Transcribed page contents
-- Opening Marker --

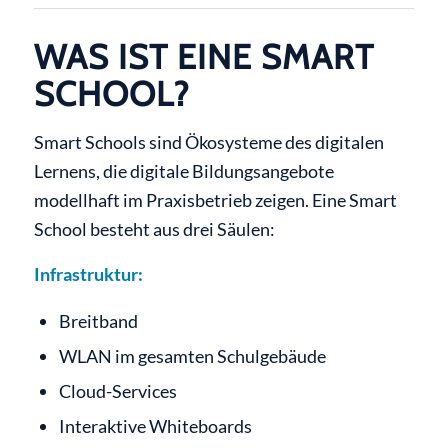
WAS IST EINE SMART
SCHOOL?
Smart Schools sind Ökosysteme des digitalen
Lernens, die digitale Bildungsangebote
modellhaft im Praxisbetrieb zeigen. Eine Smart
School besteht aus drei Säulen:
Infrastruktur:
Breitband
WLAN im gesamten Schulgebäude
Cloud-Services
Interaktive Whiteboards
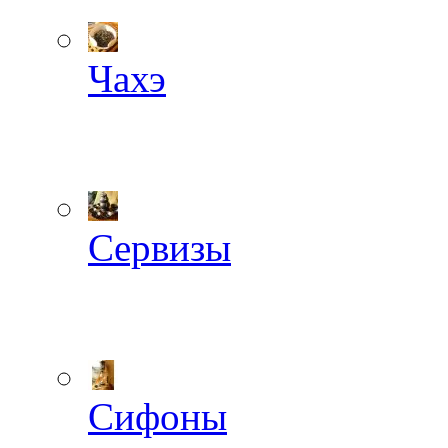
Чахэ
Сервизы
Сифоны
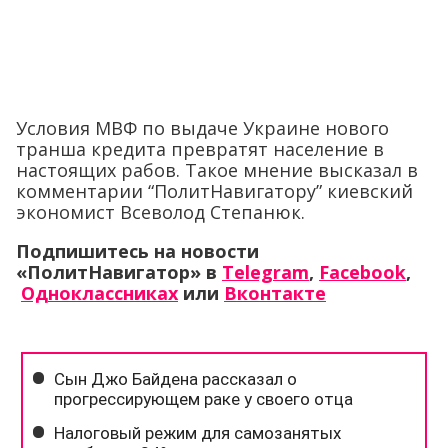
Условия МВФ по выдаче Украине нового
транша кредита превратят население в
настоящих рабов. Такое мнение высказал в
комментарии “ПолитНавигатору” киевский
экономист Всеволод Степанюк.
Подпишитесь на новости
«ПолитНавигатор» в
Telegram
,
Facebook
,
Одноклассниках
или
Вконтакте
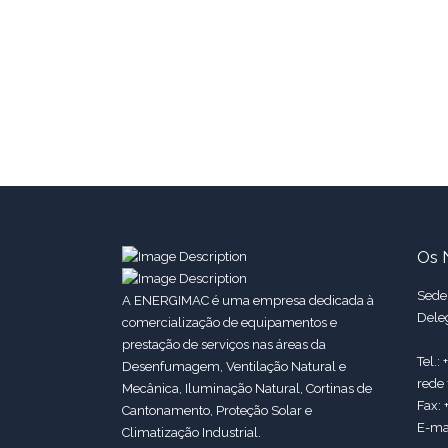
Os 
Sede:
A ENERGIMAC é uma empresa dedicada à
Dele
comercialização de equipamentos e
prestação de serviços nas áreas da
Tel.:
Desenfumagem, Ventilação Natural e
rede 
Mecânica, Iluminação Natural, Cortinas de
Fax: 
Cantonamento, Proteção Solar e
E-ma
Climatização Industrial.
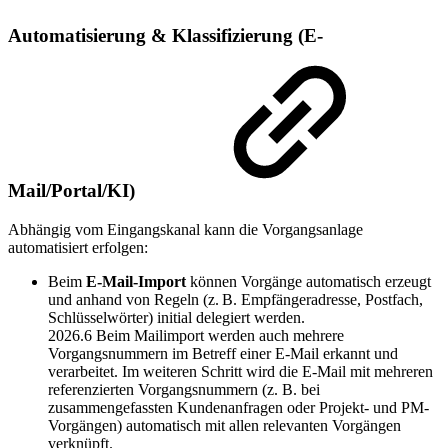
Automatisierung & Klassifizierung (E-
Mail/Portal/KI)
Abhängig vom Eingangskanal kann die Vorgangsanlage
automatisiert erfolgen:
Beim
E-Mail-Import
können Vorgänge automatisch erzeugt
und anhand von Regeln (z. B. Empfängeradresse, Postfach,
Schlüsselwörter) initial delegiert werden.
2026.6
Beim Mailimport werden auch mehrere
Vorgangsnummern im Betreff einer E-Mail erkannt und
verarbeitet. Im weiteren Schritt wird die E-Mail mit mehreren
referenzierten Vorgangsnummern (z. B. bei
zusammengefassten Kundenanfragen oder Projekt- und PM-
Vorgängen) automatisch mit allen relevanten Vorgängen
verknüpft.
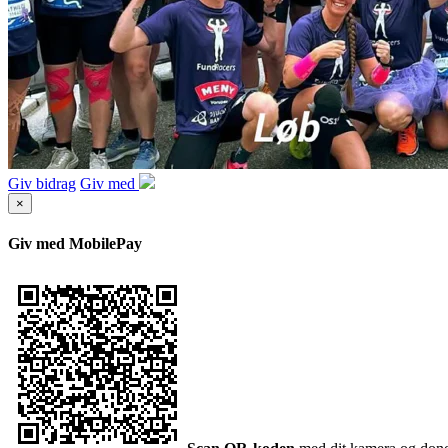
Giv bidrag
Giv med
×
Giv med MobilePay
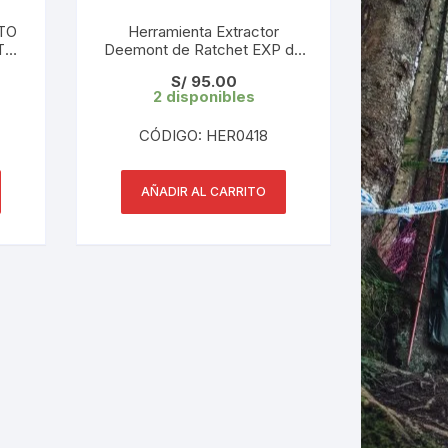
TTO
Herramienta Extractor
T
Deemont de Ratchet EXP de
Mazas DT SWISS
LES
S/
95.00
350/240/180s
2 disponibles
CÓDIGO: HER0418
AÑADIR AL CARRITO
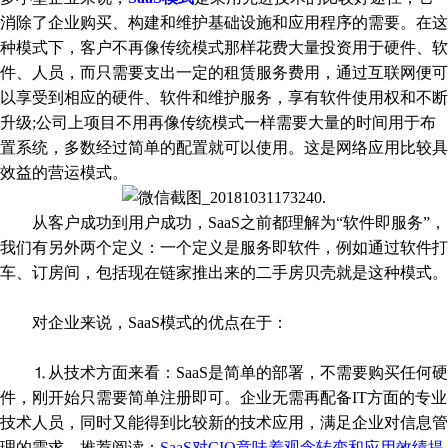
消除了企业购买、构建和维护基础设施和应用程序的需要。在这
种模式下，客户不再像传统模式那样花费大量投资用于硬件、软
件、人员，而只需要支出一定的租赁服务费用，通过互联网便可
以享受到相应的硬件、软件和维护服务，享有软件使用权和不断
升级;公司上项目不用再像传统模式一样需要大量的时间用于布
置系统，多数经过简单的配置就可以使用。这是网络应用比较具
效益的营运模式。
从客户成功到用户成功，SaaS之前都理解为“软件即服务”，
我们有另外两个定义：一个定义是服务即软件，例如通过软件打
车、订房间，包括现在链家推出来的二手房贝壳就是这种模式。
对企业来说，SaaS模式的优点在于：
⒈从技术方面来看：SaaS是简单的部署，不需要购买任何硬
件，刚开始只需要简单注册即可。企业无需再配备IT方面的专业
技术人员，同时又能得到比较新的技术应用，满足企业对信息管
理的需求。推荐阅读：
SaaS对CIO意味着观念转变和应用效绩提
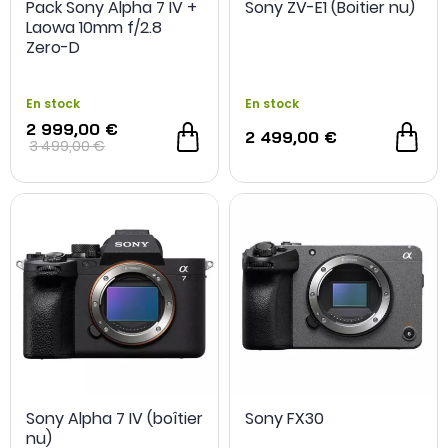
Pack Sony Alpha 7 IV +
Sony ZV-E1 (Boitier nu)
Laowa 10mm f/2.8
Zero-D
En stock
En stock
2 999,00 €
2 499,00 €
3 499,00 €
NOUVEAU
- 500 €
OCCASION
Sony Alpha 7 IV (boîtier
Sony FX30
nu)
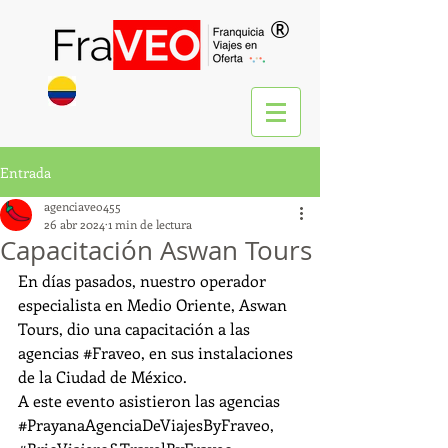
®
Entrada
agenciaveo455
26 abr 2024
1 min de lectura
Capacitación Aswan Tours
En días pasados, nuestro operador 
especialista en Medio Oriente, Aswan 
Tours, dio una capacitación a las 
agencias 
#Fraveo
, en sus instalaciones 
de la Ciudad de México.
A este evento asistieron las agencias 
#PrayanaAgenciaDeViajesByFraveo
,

-- Closing Marker --

Task instructions - All lines from the one holding "Beim Mailimport werden auch mehrere" through the last line of the entries, and nothing else, are to be output exactly; leave out the pictures.

Response to this task -
Beim Mailimport werden auch mehrere
Vorgangsnummern im Betreff einer E-Mail erkannt und
verarbeitet. Im weiteren Schritt wird die E-Mail mit mehreren
referenzierten Vorgangsnummern (z. B. bei
zusammengefassten Kundenanfragen oder Projekt- und PM-
Vorgängen) automatisch mit allen relevanten Vorgängen
verknüpft.
Giv bidrag
Giv med
×
Giv med MobilePay
TTO
Herramienta Extractor
T
Deemont de Ratchet EXP de
Mazas DT SWISS
LES
S/
95.00
350/240/180s
2 disponibles
CÓDIGO: HER0418
AÑADIR AL CARRITO
消除了企业购买、构建和维护基础设施和应用程序的需要。在这
种模式下，客户不再像传统模式那样花费大量投资用于硬件、软
件、人员，而只需要支出一定的租赁服务费用，通过互联网便可
以享受到相应的硬件、软件和维护服务，享有软件使用权和不断
升级;公司上项目不用再像传统模式一样需要大量的时间用于布
置系统，多数经过简单的配置就可以使用。这是网络应用比较具
效益的营运模式。
从客户成功到用户成功，SaaS之前都理解为“软件即服务”，
我们有另外两个定义：一个定义是服务即软件，例如通过软件打
车、订房间，包括现在链家推出来的二手房贝壳就是这种模式。
对企业来说，SaaS模式的优点在于：
⒈从技术方面来看：SaaS是简单的部署，不需要购买任何硬
件，刚开始只需要简单注册即可。企业无需再配备IT方面的专业
技术人员，同时又能得到比较新的技术应用，满足企业对信息管
理的需求。推荐阅读：
SaaS对CIO意味着观念转变和应用效绩提
Pack Sony Alpha 7 IV +
Sony ZV-E1 (Boitier nu)
Laowa 10mm f/2.8
Zero-D
En stock
En stock
2 999,00 €
2 499,00 €
3 499,00 €
NOUVEAU
- 500 €
OCCASION
Sony Alpha 7 IV (boîtier
Sony FX30
nu)
®
Entrada
agenciaveo455
26 abr 2024
1 min de lectura
Capacitación Aswan Tours
En días pasados, nuestro operador 
especialista en Medio Oriente, Aswan 
Tours, dio una capacitación a las 
agencias 
#Fraveo
, en sus instalaciones 
de la Ciudad de México.
A este evento asistieron las agencias 
#PrayanaAgenciaDeViajesByFraveo
,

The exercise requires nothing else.